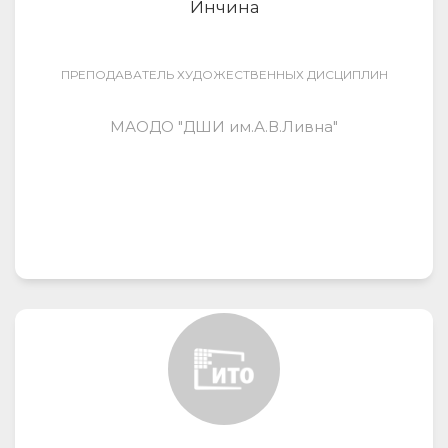
Инчина
ПРЕПОДАВАТЕЛЬ ХУДОЖЕСТВЕННЫХ ДИСЦИПЛИН
МАОДО "ДШИ им.А.В.Ливна"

:: Work to be completed ::
Skipping all images, print the data above a second time exactly.

:: Task solution ::
Инчина
ПРЕПОДАВАТЕЛЬ ХУДОЖЕСТВЕННЫХ ДИСЦИПЛИН
МАОДО "ДШИ им.А.В.Ливна"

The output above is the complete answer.